The second kind are positional arguments, which typically follow the options. A positional argument is a value by itself with no other adornment to give it meaning besides its position in the list of arguments. They might represent a filename or something else with a string value.

In the realm of options there are also two kinds of values which they represent.

Flags are options which represent boolean values. The presence of the option in the command typically represents true, while the absence of the option represents false.

They are bare options with no other associated information in the command, and usually indicate that the command should change its behavior or do something special, such as print out the help message and exit.

Named arguments are options which form a key-value pair, the name of the option being the key, and the value following the option on the command-line, e.g. --option value.

Named arguments can make string-valued arguments optional, since they may or may not be provided and do not affect the ordering of positional arguments by their absence.

A single hyphen by itself is a valid positional argument or value to a named argument and is not a flag.

Finally there is a special option of a bare double-dash, --. It signifies the end of the options and beginning of positional arguments. After this option, arguments may have values which start with one or two hyphens, whereas before the double-dash those would be interpreted as options instead of values.

All of these rules have been extended or broken with modern command-lines, but we’ll start with them. They are hard enough already!
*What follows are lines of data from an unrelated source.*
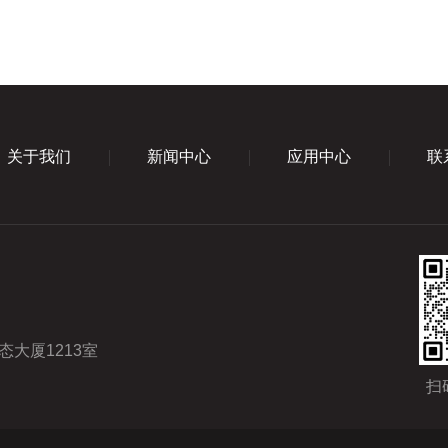
关于我们
新闻中心
应用中心
联
大厦1213室
扫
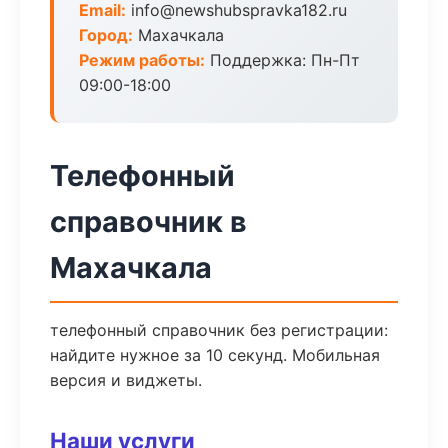
Email:
info@newshubspravka182.ru
Город:
Махачкала
Режим работы:
Поддержка: Пн-Пт
09:00-18:00
Телефонный
справочник в
Махачкала
телефонный справочник без регистрации:
найдите нужное за 10 секунд. Мобильная
версия и виджеты.
Наши услуги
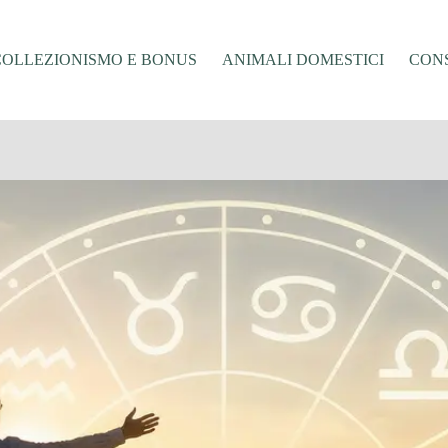
COLLEZIONISMO E BONUS
ANIMALI DOMESTICI
CONS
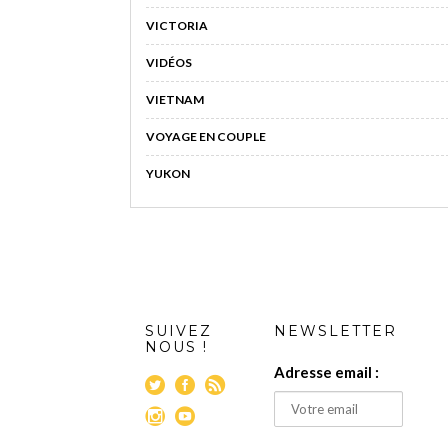
VICTORIA
VIDÉOS
VIETNAM
VOYAGE EN COUPLE
YUKON
SUIVEZ
NEWSLETTER
NOUS !
Adresse email :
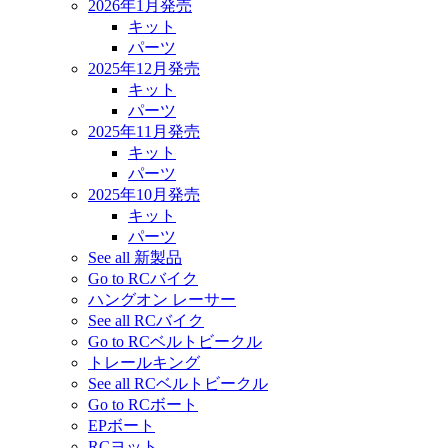
2026年1月発売
キット
パーツ
2025年12月発売
キット
パーツ
2025年11月発売
キット
パーツ
2025年10月発売
キット
パーツ
See all 新製品
Go to RCバイク
ハングオン レーサー
See all RCバイク
Go to RCベルトビークル
トレールキング
See all RCベルトビークル
Go to RCボート
EPボート
RCヨット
Even the long options aren’t part of the posix specifications, but they are too ubiquitous and useful to skip.

If you search around for how to parse options in bash natively, without the help of external utilities such as getopt, it usually boils down to something like this in the main body of the script:

while [[ $1 == -?* ]]; do
  case $1 in
    -- )
      shift
      break
      ;;
    -o|--option1 )  # flag
      o_flag=1
      ;;
    -p|--option2 )  # named argument
      shift
      option2_var=$1
      ;;
    * )
      echo "Invalid option: $1"
      echo "$usage"
      exit 2
      ;;
  esac
  shift
done

This sets some variables based on the options, leaving the positional arguments intact. It handles short and long options, both flags and named arguments. It stops when it encounters a double-dash. Anything else which looks like an option consisting of a hyphen and at least another character is flagged as an unrecognized option.

The shift at the end of the loop ensures that it ends when the arguments do.

We’re going to use the same basic template, but make it more general by parameterizing the definition of the acceptable options. The parseopts function will allow the caller to specify which options are allowed, and will return the positional arguments as well as the options it found on the command-line. It will accept the raw command-line as an argument as well.

Since we’ve got different types of options, we’ll need to pass in a data structure. It only needs a few elements. I’ll use an array with an item for each option definition. Each definition will include two parts, separated by commas.

The first part will be the acceptable option forms, including short and long name if desired, e.g. -o|--option. | is used to separate the forms only if both are given.

The second part is the name we’d like it to be stored in. We won’t be creating variables with them just yet, but the return value should include an array of the options where the elements are in the form of key=value, key being the name provided here.

Finally, we’ll need something to tell the difference between flags and named arguments in our definition. I’ll keep it simple and just say that flags get a third element which is always “f”, for flag. Named arguments won’t require a third element.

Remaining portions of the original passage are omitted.